Modal budaya memang dimiliki elite formal maupun informal Desa Kemutug Lor, Baturraden, Jawa-Tengah. Tetapi dalam modal elite yang paling berpengaruh dalam pemberdayaan masyarakat, yaitu kyai yang termasuk dalam salah satu elite informal. Kyai merupakan sebutan yang diberikan terhadap seseorang yang menguasai dan mempraktekkan ajaran agama Islam. Dimana kyai sangat diakui oleh masyarakat, baik dalam sikap, cara bertutur kata, berpenampilan, maupun cara bergaul. Dengan peran kyai yang utama adalah pembangunan masalah mental akhlak masyarakat. Ia bisa membangun mental akhlak masyarakat melalui kegiatan-kegiatan ritual berupa pengajian ibu-ibu dan bapak-bapak yang dilakukan tiap hari minggu dan senin. Peran yang dilakukan kyai ini termasuk kedalam bentuk modal budaya yang pertama, yaitu modal ini diperoleh melalui proses “penubuhan” dan internalisasi yang dilakukan kyai dan membutuhkan waktu agar dapat diterima dengan masyarakat. Bentuk modal budaya yang kedua, yaitu kyai mendirikan lembaga pendidikan formal. Bentuk modal ketiga, yaitu kyai memiliki hubungan yang kuat dengan masyarakat. Dilihat dalam hal lembaga pendidikan formal yang telah didirikan oleh kyat, mengadakan kegiatan-kegiatan ritual berupa pengajian ibu-ibu dan bapak-bapak. Selain itu, kyai mempunyai hubungan kuat dengan organisasi sosial keagamaan NU dan jamaah Islam. Semakin besar jumlah jamaah yang berada di belakangnya.
  1. Modal Ekonomi
Bourdieu (dalam Martini. 2012:33) Modal ekonomi yaitu segala bentuk modal yang dimiliki yang berupa materi, misalnya uang, emas, mobil, tanah, dan lain-lain. Modal ekonomi ini berfokus pada dukungan keuangan yang dimiliki elite formal maupun elite informal Desa Kemutug Lor, Baturraden, Jawa-Tengah. Dukungan keuangan yang dimaksud penelitian ini adalah daya dukung keuangan yang dimiliki elite formal maupun elite informal di Desa Kemutug Lor, Baturraden, Jawa-Timur, dalam membiayai segala aktivitasnya. Adapun elite formal di Desa Kemutug Lor, Baturraden, Jawa-Tengah, antara lain Kepala Desa, Sekretaris Desa, Kaur Keuangan, Kaur Umum, Kasi Pemerintahan dan Pembangunan, Kasi Kesejahteraan dan Pemberdayaan Masyarakat, Kadus I, Kadus II, dan Kadus III. Elite informal di Desa Kemutug Lor, Baturraden, Jawa-Tengah, antara lain Kyai, Guru, Bidan, dan Pengusaha.

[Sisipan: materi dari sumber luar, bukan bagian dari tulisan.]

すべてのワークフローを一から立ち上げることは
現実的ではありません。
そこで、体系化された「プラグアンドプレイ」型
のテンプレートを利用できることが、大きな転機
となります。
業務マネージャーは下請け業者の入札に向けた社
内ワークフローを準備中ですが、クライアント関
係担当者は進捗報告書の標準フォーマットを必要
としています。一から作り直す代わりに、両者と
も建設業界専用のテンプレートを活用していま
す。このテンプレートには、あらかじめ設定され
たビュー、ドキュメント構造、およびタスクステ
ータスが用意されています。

Dalam modal ekonomi yang paling berpengaruh dalam pemberdayaan mayarakat, yaitu pengusaha yang termasuk elite informal desa. Karena pengusaha merupakan salah satu elite desa informal untuk memberdayakan masyarakat dalam bidang perekonomian. Dimana peran pengusaha dalam pemberdayaan yakni memberikan peluang kerja bagi masyarakat Desa Kemutug Lor dan meningkatkan pemberdayaan serta kesejahteraan masyarakat desa.

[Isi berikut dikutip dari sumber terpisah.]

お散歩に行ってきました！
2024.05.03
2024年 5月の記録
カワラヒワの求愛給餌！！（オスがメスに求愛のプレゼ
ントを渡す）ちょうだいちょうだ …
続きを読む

Secara khusus Bourdieu (dalam Martini. 2012:32-33) mendefinisikan kelas sebagai kumpulan agen atau aktor yang menduduki posisi-posisi serupa dan ditempatkan dalam kondisi serupa serta ditundukan atau diarahkan pada pengondisian yang serupa. Pengusaha yang dikatakan elite informal yang berpengaruh di bidang perekonomian termasuk kedalam kelas dominan. Dimana kelas dominan ini adalah salah satu dari ketiga pembagian kelas menurut Bourdieu. Kelas dominan, ditandai oleh pemilikan modal yang cukup besar. Individu dalam kelas ini mampu mengakumulasi berbagai modal dan secara jelas mampu membedakan dirinya dengan orang lain untuk menunjukkan identitasnya. Pengusaha tidak cukup hanya menunjukkan kepemimpinannya, namun juga memaksakan kepemimpinannya kepada pekerjanya. Ia memaksakan segala pandangannya kepada pekerjanya mengenai yang baik maupun yang buruk, yakni memberikan justifikasi mengenai segala hal.

Kesimpulan
Desa Kemutug Lor merupakan salah satu Desa dari 12 (dua belas) Desa yang ada di Kecamatan Baturraden Kabupaten Banyumas, terletak persis di lereng Gunung Slamet pada ketinggian 650 m DPL. Dari jumlah Desa sebanyak 331 di Kabupaten Banyumas, Desa Kemutug Lor merupakan Desa yang memiliki berbagai Potensi untuk dapat dikembangkan, baik dari sumberdaya alam maupun sumberdaya manusia guna mendukung pengembangan ekonomi masyarakat. Dalam pelaksanaan kebijakan di desaini, terdapa dua elemen yang berpengaruh terhadap kebijakan-kebijakan politik yaitu elite formal dan elite informal desa. Setiap elemen tersebut memiliki pengaruh karena kekuasaan yang dimiliki. Kekuasaan tersebut merupakan kemampuan seseorang atau sekelompok manusia untuk mempengaruhi tingkah laku seseorang atau kelompok lain sedemikian rupa, sehingga tingkah laku itu menjadi sesuai dengan keinginan dan tujuan dari orang yang mempunyai kekuasaan itu. Elite formal adalah orang-orang yang menduduki jabatan resmi kepemerintahan desa dalam upayanya menjalankan misi politik yang telah dirumuskan dalam program kerja. Sementara elite informal adalah orang-orang unsur di luar lembaga pemerintahan yang dapat mempengaruhi, menyalurkan, menterjemahkan, dan mengkonversikan tuntutan dan dukungan untuk dirumuskan kedalam keputusan politik.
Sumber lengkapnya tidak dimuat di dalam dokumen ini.